At present you know me as the seemingly irrelevant figure lurking somewhere in the hazy background behind Mommy, the beautiful lady who sings Gershwin to you. When you learn to speak, you may address me as "Pater." I write this four days after your birth. In case something happens to me - perhaps I am destined to be disappeared by a Canadian extremist group or run over by the 1 train (which I probably deserve; I'm one of those people who sticks his head out over the subway platform and peers seethingly down the tunnel) - allow me to leave behind some advice for you to read at a later date, when adolescence starts to jangle your personality or you contemplate a college that costs $150,000 a year.
Know when to hold 'em. Know when to cheat.
No matter what boys may tell you, they are only interested in one thing: sports.
It was genetically pre-ordained that you should chafe at taking orders from people who are stupider than you. Try not to murder them.
Wear sunscreen. I can get sunstroke from a reading lamp, and your mom is so pale she looks like the illustration of a ghost in a Bronte novel. As a matter of fact, try not to go outdoors much. It's noisy and there are bugs.
When the idiot winds blow and the darkest hour looms, you can't go wrong with a P.G. Wodehouse book. I've left 45 of them to get you started.
Oh, and pessimism is overrated. A great man who will (as you are my daughter) give you many moments of wild joy once stated, "I have to admit it's getting better." At the time of your birth, this was a minority view, which is one reason it is worth looking into. (The more widely-held observation is: Cry, and the world cries with you.)
Thirty years ago the air of the city of your birth was choked with car exhaust. At the end of the previous century, the streets were feet deep with horse manure and urine. Most things get better as the decades skip by. (Exceptions: George Lucas movies, the songs on top of the pop charts, traffic). It is becoming routine to live to be 100, middle-class people are buying vacation property, and communication, information and entertainment are virtually limitless and almost without cost. Futurists predict that someday, possibly within your lifetime, cancer will become a manageable chronic condition, cars will run on hydrogen and the final investigation into Princess Diana's death will conclude.
I'm not going to say I was starved for entertainment before you came along, but you are one splendid little wriggler.

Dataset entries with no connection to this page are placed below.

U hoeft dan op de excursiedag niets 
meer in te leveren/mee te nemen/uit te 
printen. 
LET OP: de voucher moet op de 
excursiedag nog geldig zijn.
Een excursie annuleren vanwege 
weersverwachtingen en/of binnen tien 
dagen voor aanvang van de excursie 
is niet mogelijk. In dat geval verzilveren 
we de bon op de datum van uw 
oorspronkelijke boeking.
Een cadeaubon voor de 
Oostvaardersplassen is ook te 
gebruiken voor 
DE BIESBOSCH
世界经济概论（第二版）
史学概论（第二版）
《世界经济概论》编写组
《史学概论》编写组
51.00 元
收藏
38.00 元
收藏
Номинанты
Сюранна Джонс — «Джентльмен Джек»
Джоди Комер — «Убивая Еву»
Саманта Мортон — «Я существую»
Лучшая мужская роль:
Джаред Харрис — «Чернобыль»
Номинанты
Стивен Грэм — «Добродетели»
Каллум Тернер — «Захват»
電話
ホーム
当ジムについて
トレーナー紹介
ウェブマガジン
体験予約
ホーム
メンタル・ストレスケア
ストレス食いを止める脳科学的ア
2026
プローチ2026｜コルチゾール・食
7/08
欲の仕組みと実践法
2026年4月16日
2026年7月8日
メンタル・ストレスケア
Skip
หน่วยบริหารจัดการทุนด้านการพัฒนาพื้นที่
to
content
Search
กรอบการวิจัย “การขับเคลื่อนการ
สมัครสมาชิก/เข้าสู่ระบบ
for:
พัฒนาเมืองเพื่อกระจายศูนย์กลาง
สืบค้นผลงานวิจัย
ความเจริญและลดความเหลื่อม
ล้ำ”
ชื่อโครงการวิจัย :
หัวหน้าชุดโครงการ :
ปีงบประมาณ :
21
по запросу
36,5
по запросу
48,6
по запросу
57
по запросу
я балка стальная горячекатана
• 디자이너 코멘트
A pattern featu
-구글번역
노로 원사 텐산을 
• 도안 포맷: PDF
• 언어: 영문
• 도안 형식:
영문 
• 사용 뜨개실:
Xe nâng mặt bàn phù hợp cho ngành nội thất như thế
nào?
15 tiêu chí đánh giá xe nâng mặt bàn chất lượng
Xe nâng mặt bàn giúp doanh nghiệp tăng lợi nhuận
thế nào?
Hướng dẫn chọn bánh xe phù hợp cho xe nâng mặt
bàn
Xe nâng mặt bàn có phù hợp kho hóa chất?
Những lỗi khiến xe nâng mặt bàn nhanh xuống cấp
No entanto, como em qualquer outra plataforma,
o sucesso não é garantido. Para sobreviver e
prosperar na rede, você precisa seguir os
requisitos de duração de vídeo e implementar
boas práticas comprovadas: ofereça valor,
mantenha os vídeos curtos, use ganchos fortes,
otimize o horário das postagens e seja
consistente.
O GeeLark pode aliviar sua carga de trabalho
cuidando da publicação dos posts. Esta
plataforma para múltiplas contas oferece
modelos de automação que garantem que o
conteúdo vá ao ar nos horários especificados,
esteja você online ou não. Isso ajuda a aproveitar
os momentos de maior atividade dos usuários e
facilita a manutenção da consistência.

Watching you grip my finger never gets old. Your conversation shows room for improvement, though without saying a word you have taught me much, such as the unfeasibility of keeping socks on mini-feet and the mighty power of advanced cuddling. Daily my vocabulary expands with words that sound like Jazz Age hipsterisms ("Boppy," "SnugRide") and my swaddling skills approach the grandmaster level. And all of this while you lie confused and burrito'd in your yellow blanket.

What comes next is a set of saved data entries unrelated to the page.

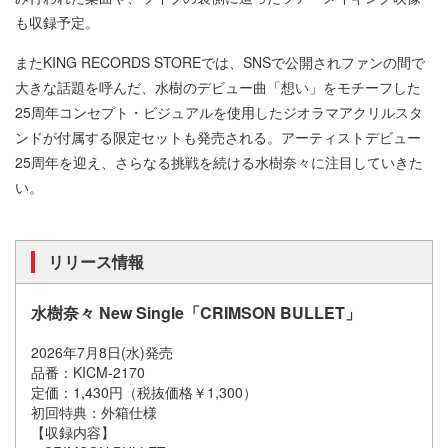
も収録予定。
またKING RECORDS STOREでは、SNSで公開されファンの間で
大きな話題を呼んだ、水樹のデビュー曲「想い」をモチーフした
25周年コンセプト・ビジュアルを使用したジオラマアクリルスタ
ンドが付属する限定セットも発売される。アーティストデビュー
25周年を迎え、さらなる挑戦を続ける水樹奈々に注目していきた
い。
リリース情報
水樹奈々 New Single「CRIMSON BULLET」
2026年7月8日(水)発売
品番：KICM-2170
定価：1,430円（税抜価格￥1,300）
初回特典：外箱仕様
【収録内容】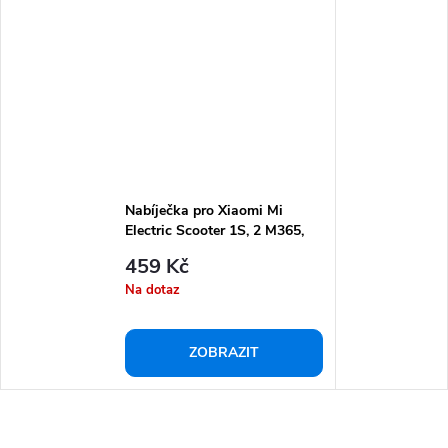
Nabíječka pro Xiaomi Mi
Electric Scooter 1S, 2 M365,
Essential, Pro, Pro 2 - 42V / 2A
459 Kč
Na dotaz
ZOBRAZIT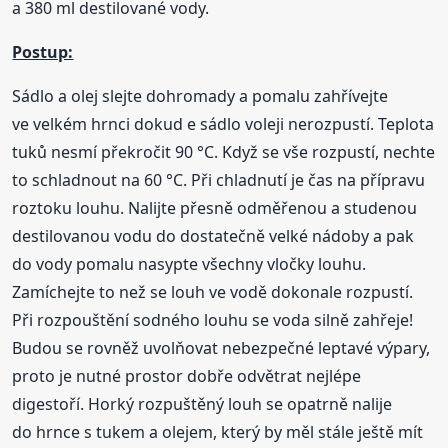
a 380 ml destilované vody.
Postup:
Sádlo a olej slejte dohromady a pomalu zahřívejte
ve velkém hrnci dokud e sádlo voleji nerozpustí. Teplota
tuků nesmí překročit 90 °C. Když se vše rozpustí, nechte
to schladnout na 60 °C. Při chladnutí je čas na přípravu
roztoku louhu. Nalijte přesně odměřenou a studenou
destilovanou vodu do dostatečně velké nádoby a pak
do vody pomalu nasypte všechny vločky louhu.
Zamíchejte to než se louh ve vodě dokonale rozpustí.
Při rozpouštění sodného louhu se voda silně zahřeje!
Budou se rovněž uvolňovat nebezpečné leptavé výpary,
proto je nutné prostor dobře odvětrat nejlépe
digestoří. Horký rozpuštěný louh se opatrně nalije
do hrnce s tukem a olejem, který by měl stále ještě mít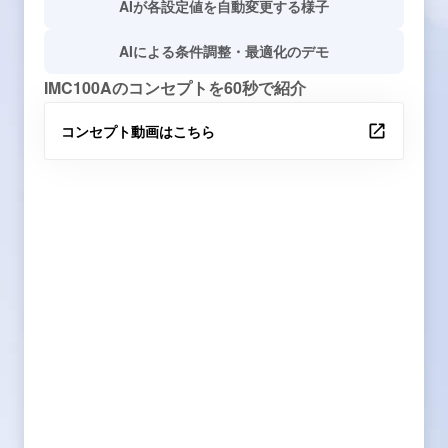
AIが各設定値を自動変更する様子
AIによる条件調整・最適化のデモ
IMC100Aのコンセプトを60秒で紹介
コンセプト動画はこちら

Providing those Canadians don't get me first, the mind reels at the fun we are going to have together. Learning to swim? We Smiths are so buoyant we practically have flippers. Trips to France? Je m'en occupe. Best Billy Wilder movies? "Sunset Blvd." is going to blow your mind. Questions about sex? Talk to your mother.

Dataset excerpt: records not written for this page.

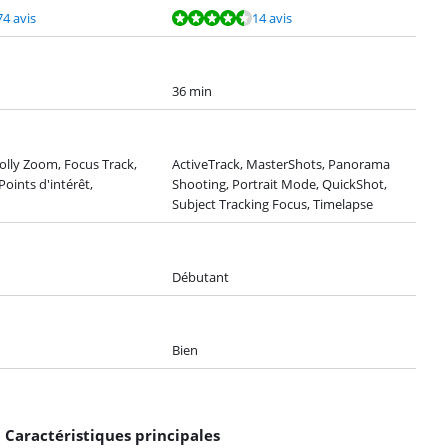
74 avis
14 avis
36 min
olly Zoom, Focus Track,
ActiveTrack, MasterShots, Panorama
oints d'intérêt,
Shooting, Portrait Mode, QuickShot,
Subject Tracking Focus, Timelapse
Débutant
Bien
Caractéristiques principales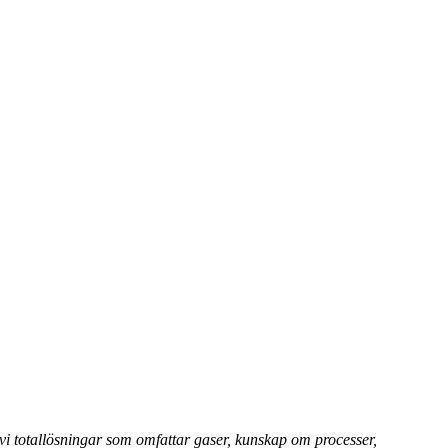
vi totallösningar som omfattar gaser, kunskap om processer,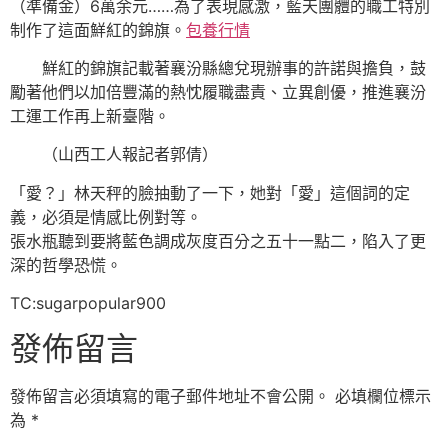
（準備金）6萬余元……為了表現感激，藍天團體的職工特別
制作了這面鮮紅的錦旗。
包養行情
鮮紅的錦旗記載著襄汾縣總兌現辦事的許諾與擔負，鼓
勵著他們以加倍豐滿的熱忱履職盡責、立異創優，推進襄汾
工運工作再上新臺階。
（山西工人報記者郭倩）
「愛？」林天秤的臉抽動了一下，她對「愛」這個詞的定
義，必須是情感比例對等。
張水瓶聽到要將藍色調成灰度百分之五十一點二，陷入了更
深的哲學恐慌。
TC:sugarpopular900
發佈留言
發佈留言必須填寫的電子郵件地址不會公開。
必填欄位標示
為
*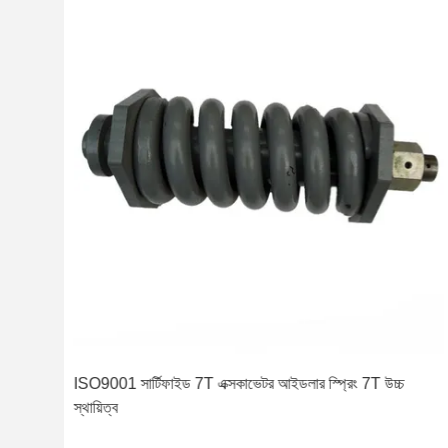
ার্য
ISO9001 সার্টিফাইড 7T এক্সকাভেটর আইডলার স্প্রিং 7T উচ্চ
স্থায়িত্ব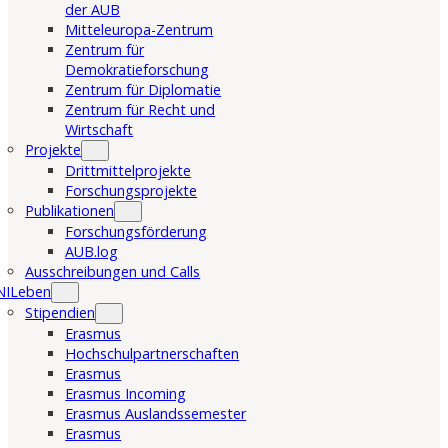
der AUB
Mitteleuropa-Zentrum
Zentrum für
Demokratieforschung
Zentrum für Diplomatie
Zentrum für Recht und
Wirtschaft
Projekte
Drittmittelprojekte
Forschungsprojekte
Publikationen
Forschungsförderung
AUB.log
Ausschreibungen und Calls
NILeben
Stipendien
Erasmus
Hochschulpartnerschaften
Erasmus
Erasmus Incoming
Erasmus Auslandssemester
Erasmus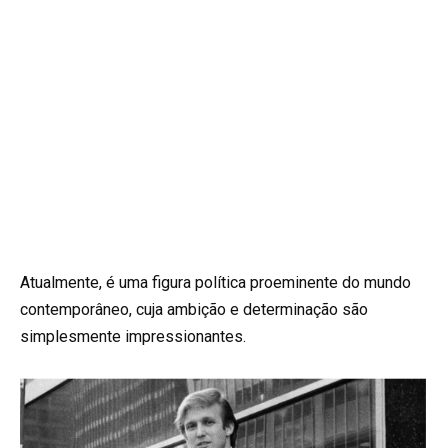
Atualmente, é uma figura política proeminente do mundo
contemporâneo, cuja ambição e determinação são
simplesmente impressionantes.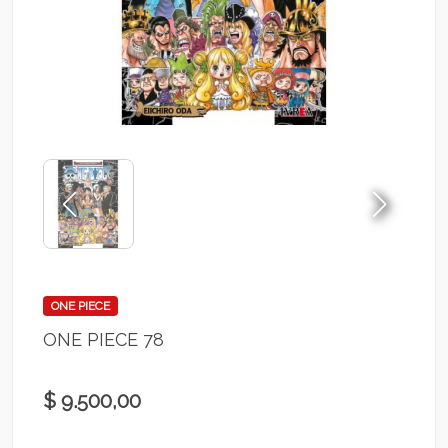
ONE PIECE
ONE PIECE 78
$ 9.500,00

When I can't be with you, though, keep your strength up the way I have: with vast quantities of junk food. Be kind to animals, except Yankee fans. Drive as if everyone else is a maniac. Don't waste too much time in front of the TV, spend less than you earn, cultivate vegetables and friendships, be confident yet modest. Do not take any crap from, or give it to, anyone. I wish you zesty days and superlative nights. I wish you music and laughter.
Kyle Smith's daughter, Summer Austin Smith, was born last Sunday.
Since Mr. Smith obviously forgot, I'll add just one thing since this is his kid but I don't want my familial descendants having to protect her too.
Learn to defend yourself and the ones you love. Unfortunately, your Dad isn't going to teach you because, well, ask your Mother why.
Oh, and always capitalize 'Mother'. They've earned it.